Jay Sekulow (Unholy Alliance: The Agenda Iran, Russia, and Jihadists Share for Conquering the World)
There was major u.s. imperialist support for Italian, Spanish and German fascism before and even during World War II, as opposed to support for fascism at home. Fascism was distinct from racism or white supremacy, which were only "as American as apple pie." Neither the ruling class nor the white masses had any real need for fascism. What for? There was no class deadlock paralyzing society. There already was a longstanding, thinly disguised settler dictatorship over the colonial proletariat in North America. In the u.s. settlerism made fascism unnecessary. However good or bad the economic situation was, white settlers were getting the best of what was available. Which was why both the white Left and white Far Right alike back then in the 1930s were patriotic and pro-American. Now only the white Left is.
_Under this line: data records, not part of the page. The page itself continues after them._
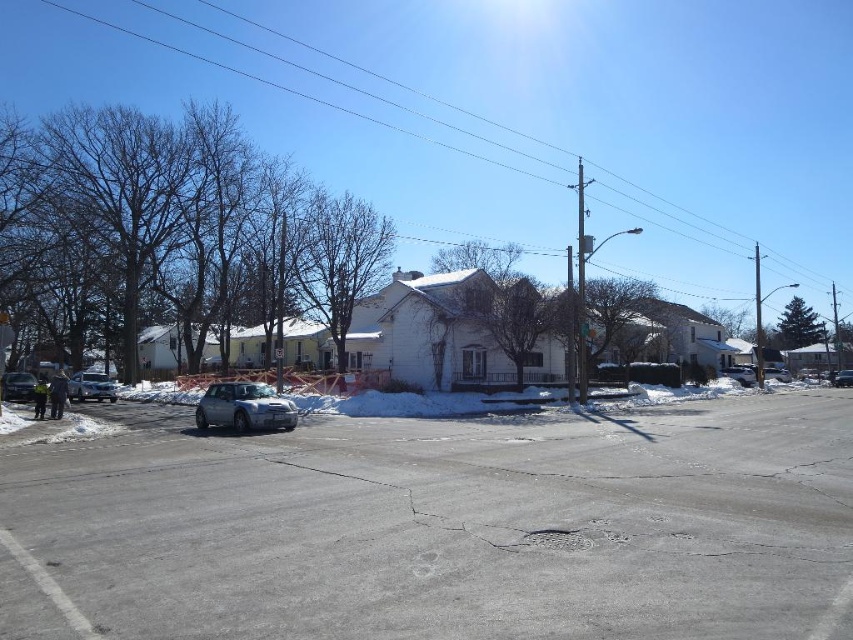 Which of these two, shiny silver sedan at lower left or silver metallic sedan at center-right, stands shorter?

silver metallic sedan at center-right

Does shiny silver sedan at lower left have a greater width compared to silver metallic sedan at center-right?

Yes, shiny silver sedan at lower left is wider than silver metallic sedan at center-right.

Who is more forward, [4,397] or [769,378]?

Positioned in front is point [4,397].

This screenshot has width=853, height=640. I want to click on shiny silver sedan at lower left, so click(x=18, y=387).

Is satin silver car at center taller than silver metallic sedan at left?

In fact, satin silver car at center may be shorter than silver metallic sedan at left.

You are a GUI agent. You are given a task and a screenshot of the screen. Output one action in this format:
    pyautogui.click(x=<x>, y=<y>)
    Task: Click on the satin silver car at center
    
    Given the screenshot: What is the action you would take?
    pyautogui.click(x=244, y=406)

You are a GUI agent. You are given a task and a screenshot of the screen. Output one action in this format:
    pyautogui.click(x=<x>, y=<y>)
    Task: Click on the satin silver car at center
    
    Given the screenshot: What is the action you would take?
    pyautogui.click(x=244, y=406)

Is satin silver sedan at right taller than satin silver sedan at center?

Indeed, satin silver sedan at right has a greater height compared to satin silver sedan at center.

Is point (727, 369) positioned after point (837, 380)?

Yes, it is.

Where is `satin silver sedan at right`? satin silver sedan at right is located at coordinates click(x=741, y=374). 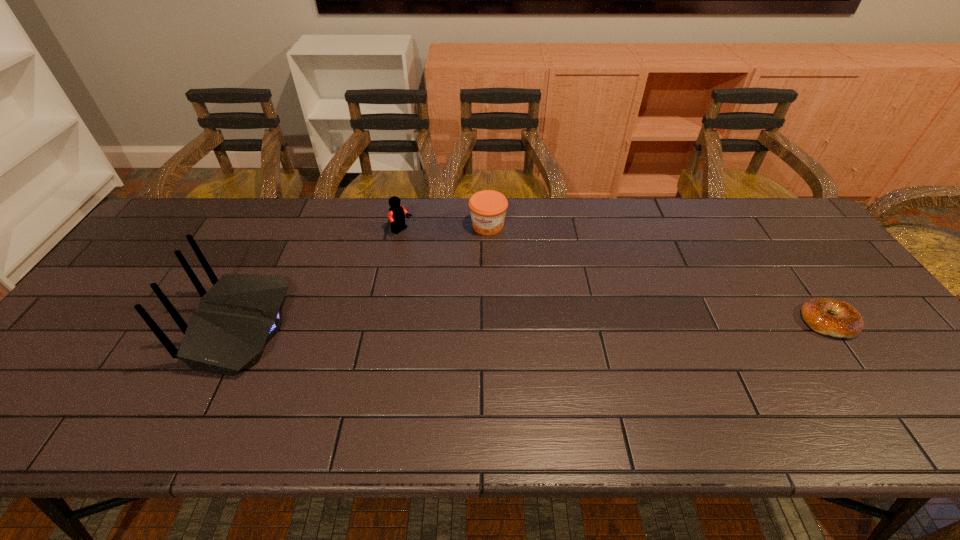 This screenshot has height=540, width=960. I want to click on vacant area that lies between the bagel and the third shortest object, so click(x=615, y=276).

Find the location of a particular element. unoccupied position between the third object from right to left and the shortest object is located at coordinates (615, 276).

Locate an element on the screen. The height and width of the screenshot is (540, 960). empty space between the tallest object and the second object from right to left is located at coordinates pos(365,276).

Identify the location of free spot between the jam and the Lego. This screenshot has height=540, width=960. (444, 229).

Where is `empty location between the Lego and the second shortest object`? This screenshot has height=540, width=960. empty location between the Lego and the second shortest object is located at coordinates (444, 229).

Where is `unoccupied position between the third shortest object and the third tallest object`? The image size is (960, 540). unoccupied position between the third shortest object and the third tallest object is located at coordinates (444, 229).

Identify the location of the closest object to the shortest object. (488, 208).

This screenshot has width=960, height=540. I want to click on object that is the second closest one to the Lego, so (240, 312).

This screenshot has height=540, width=960. In order to click on free space that satisfies the following two spatial constraints: 1. on the back side of the second tallest object; 2. on the left side of the jam in this screenshot , I will do `click(403, 226)`. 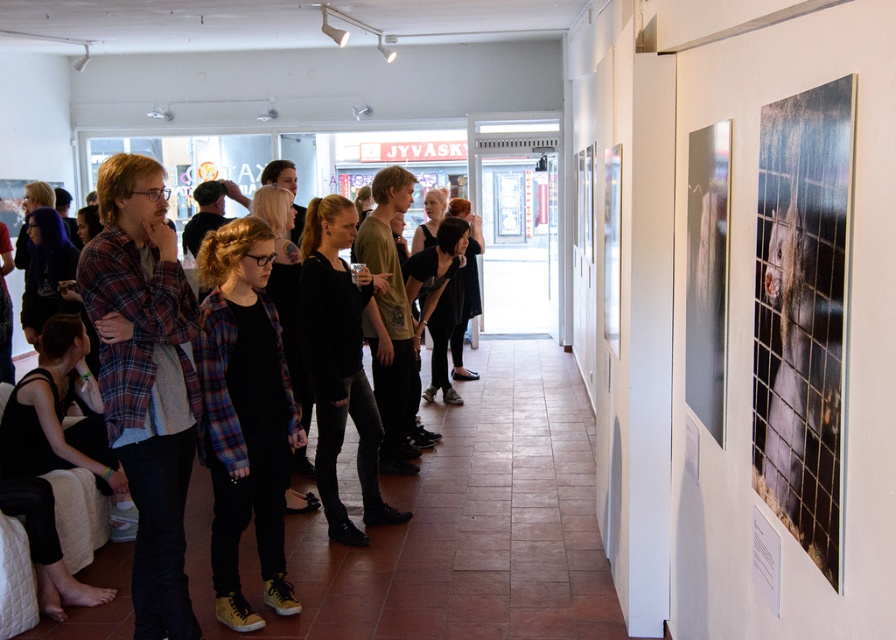 You are a GUI agent. You are given a task and a screenshot of the screen. Output one action in this format:
    pyautogui.click(x=<x>, y=<y>)
    Task: Click on the matte plaid shirt at left
    The image size is (896, 640).
    Given the screenshot: What is the action you would take?
    point(151,384)

Image resolution: width=896 pixels, height=640 pixels. What do you see at coordinates (244, 413) in the screenshot?
I see `plaid flannel shirt at center` at bounding box center [244, 413].

Can you confirm if plaid flannel shirt at center is thinner than black fabric at lower left?

Indeed, plaid flannel shirt at center has a lesser width compared to black fabric at lower left.

The height and width of the screenshot is (640, 896). I want to click on plaid flannel shirt at center, so click(x=244, y=413).

In the scene shown: Who is positioned more to the right, matte plaid shirt at left or plaid flannel shirt at center?

From the viewer's perspective, plaid flannel shirt at center appears more on the right side.

Is point (141, 634) positioned behind point (220, 250)?

No.

The height and width of the screenshot is (640, 896). What are the coordinates of `matte plaid shirt at left` in the screenshot? It's located at (151, 384). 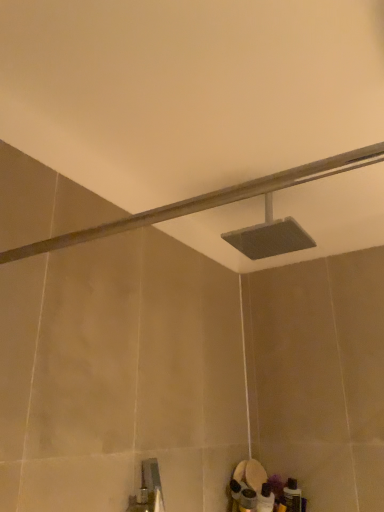 Describe the element at coordinates (270, 236) in the screenshot. This screenshot has width=384, height=512. I see `matte gray showerhead at center, the 2th shower when ordered from front to back` at that location.

What is the approximate height of matte gray showerhead at center, which is the first shower from back to front?

It is 7.84 inches.

Find the location of `matte gray showerhead at center, the 2th shower when ordered from front to back`. matte gray showerhead at center, the 2th shower when ordered from front to back is located at coordinates (270, 236).

Image resolution: width=384 pixels, height=512 pixels. What do you see at coordinates (208, 200) in the screenshot?
I see `matte gray showerhead at upper center, the 1th shower viewed from the front` at bounding box center [208, 200].

The width and height of the screenshot is (384, 512). In order to click on matte gray showerhead at upper center, the 1th shower viewed from the front in this screenshot , I will do `click(208, 200)`.

Image resolution: width=384 pixels, height=512 pixels. I want to click on matte gray showerhead at center, the 2th shower when ordered from front to back, so click(x=270, y=236).

Between matte gray showerhead at center, the 2th shower when ordered from front to back, and matte gray showerhead at upper center, the 1th shower viewed from the front, which one appears on the right side from the viewer's perspective?

matte gray showerhead at center, the 2th shower when ordered from front to back.

Which object is more forward, matte gray showerhead at center, the 2th shower when ordered from front to back, or matte gray showerhead at upper center, the 1th shower viewed from the front?

matte gray showerhead at upper center, the 1th shower viewed from the front, is in front.

Considering the positions of point (279, 228) and point (323, 164), is point (279, 228) closer or farther from the camera than point (323, 164)?

Clearly, point (279, 228) is more distant from the camera than point (323, 164).

From the image's perspective, is matte gray showerhead at center, the 2th shower when ordered from front to back, above or below matte gray showerhead at upper center, the 1th shower viewed from the front?

Clearly, from the image's perspective, matte gray showerhead at center, the 2th shower when ordered from front to back, is above matte gray showerhead at upper center, the 1th shower viewed from the front.

Consider the image. From a real-world perspective, which object rests below the other?

matte gray showerhead at upper center, the 1th shower viewed from the front, from a real-world perspective.

Considering the relative sizes of matte gray showerhead at center, the 2th shower when ordered from front to back, and matte gray showerhead at upper center, which is the second shower from back to front, in the image provided, is matte gray showerhead at center, the 2th shower when ordered from front to back, wider than matte gray showerhead at upper center, which is the second shower from back to front,?

In fact, matte gray showerhead at center, the 2th shower when ordered from front to back, might be narrower than matte gray showerhead at upper center, which is the second shower from back to front.

Considering the sizes of matte gray showerhead at center, which is the first shower from back to front, and matte gray showerhead at upper center, the 1th shower viewed from the front, in the image, is matte gray showerhead at center, which is the first shower from back to front, taller or shorter than matte gray showerhead at upper center, the 1th shower viewed from the front,?

In the image, matte gray showerhead at center, which is the first shower from back to front, appears to be taller than matte gray showerhead at upper center, the 1th shower viewed from the front.

Does matte gray showerhead at center, which is the first shower from back to front, have a smaller size compared to matte gray showerhead at upper center, the 1th shower viewed from the front?

Incorrect, matte gray showerhead at center, which is the first shower from back to front, is not smaller in size than matte gray showerhead at upper center, the 1th shower viewed from the front.

From the picture: Is matte gray showerhead at center, which is the first shower from back to front, positioned beyond the bounds of matte gray showerhead at upper center, which is the second shower from back to front?

Yes, matte gray showerhead at center, which is the first shower from back to front, is outside of matte gray showerhead at upper center, which is the second shower from back to front.

Are matte gray showerhead at center, the 2th shower when ordered from front to back, and matte gray showerhead at upper center, the 1th shower viewed from the front, located far from each other?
The white Left here is behind in understanding fascism. When they're not using the word loosely and rhetorically to mean any repression at all (like the frequent assertions that cutting welfare is "fascism"! I mean, give us a break!), they're still reciting their favorite formula that the fascists are only the "pawns of the ruling class". No, that was Nazism in Germany, maybe, though even there that's not a useful way of looking at it. But definitely not here, not in that old way. The main problem hasn't been fascism in the old sense – it's been neocolonialism and bourgeois democracy! The bourgeoisie didn't need any fascism at all to put Leonard Peltier away in maximum security for life or Mumia on death row. They hunted down the Black Panthers and the American Indian Movement like it was deer hunting season, while white America went shopping at the mall – all without needing fascism. And the steady waterfall of patriarchal violence against women, of rapes and torture and killings and very effective terrorism on a mass scale, should remind us that the multitude of reactionary men have "equal opportunity" under "democracy", too.